Task directions:
Transcribe the records that follow in their entirety, omitting any pictures.

------------------------------------

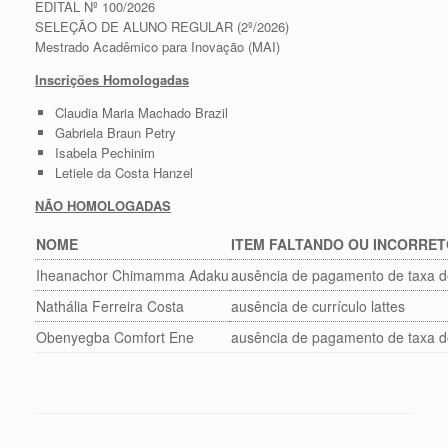
EDITAL Nº 100/2026
SELEÇÃO DE ALUNO REGULAR (2º/2026)
Mestrado Acadêmico para Inovação (MAI)
Inscrições Homologadas
Claudia Maria Machado Brazil
Gabriela Braun Petry
Isabela Pechinim
Letiele da Costa Hanzel
NÃO HOMOLOGADAS
NOME
ITEM FALTANDO OU INCORRE
Iheanachor Chimamma Adaku
ausência de pagamento de taxa de
Nathália Ferreira Costa
ausência de currículo lattes
Obenyegba Comfort Ene
ausência de pagamento de taxa de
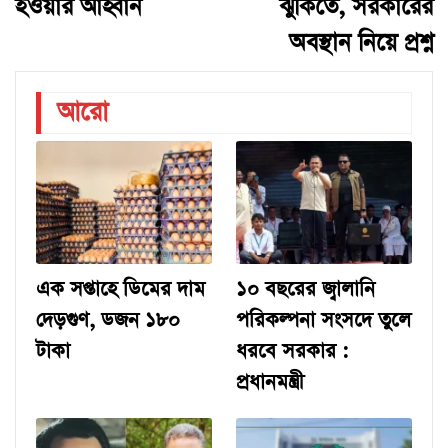
হওয়ার আহ্বান
ঝুঁকিতে, সরকারের
অবস্থান নিয়ে প্রশ্ন
আরো
এক সপ্তাহে ডিমের দাম
১০ বছরের জ্বালানি
দেড়গুণ, ডজন ১৮০
পরিকল্পনা সংসদে তুলে
টাকা
ধরবে সরকার :
প্রধানমন্ত্রী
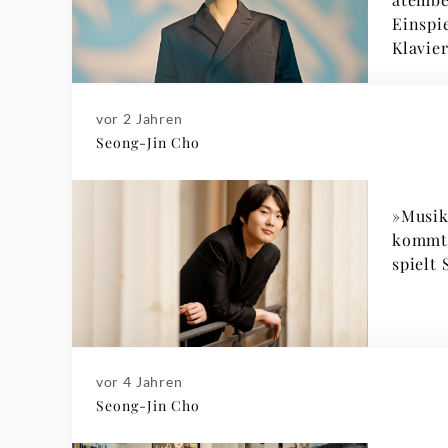
Einspielungen
Klavie
Klavie
vor 2 Jahren
Seong-Jin Cho
»Musik
kommt«
spielt
vor 4 Jahren
Seong-Jin Cho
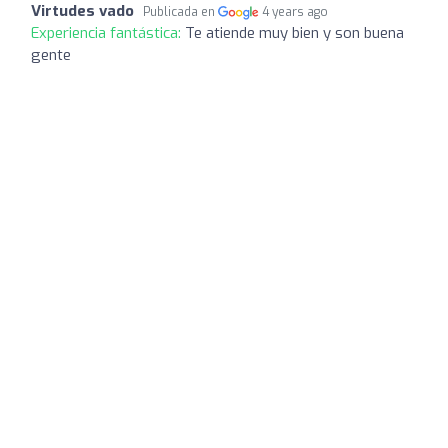
Virtudes vado
Publicada en
4 years ago
Experiencia fantástica:
Te atiende muy bien y son buena
gente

------------------------------------

Written answer:
EDITAL Nº 100/2026
SELEÇÃO DE ALUNO REGULAR (2º/2026)
Mestrado Acadêmico para Inovação (MAI)
Inscrições Homologadas
Claudia Maria Machado Brazil
Gabriela Braun Petry
Isabela Pechinim
Letiele da Costa Hanzel
NÃO HOMOLOGADAS
NOME
ITEM FALTANDO OU INCORRE
Iheanachor Chimamma Adaku
ausência de pagamento de taxa de
Nathália Ferreira Costa
ausência de currículo lattes
Obenyegba Comfort Ene
ausência de pagamento de taxa de
হওয়ার আহ্বান
ঝুঁকিতে, সরকারের
অবস্থান নিয়ে প্রশ্ন
আরো
এক সপ্তাহে ডিমের দাম
১০ বছরের জ্বালানি
দেড়গুণ, ডজন ১৮০
পরিকল্পনা সংসদে তুলে
টাকা
ধরবে সরকার :
প্রধানমন্ত্রী
Einspielungen
Klavie
Klavie
vor 2 Jahren
Seong-Jin Cho
»Musik
kommt«
spielt
vor 4 Jahren
Seong-Jin Cho
Virtudes vado
Publicada en
4 years ago
Experiencia fantástica:
Te atiende muy bien y son buena
gente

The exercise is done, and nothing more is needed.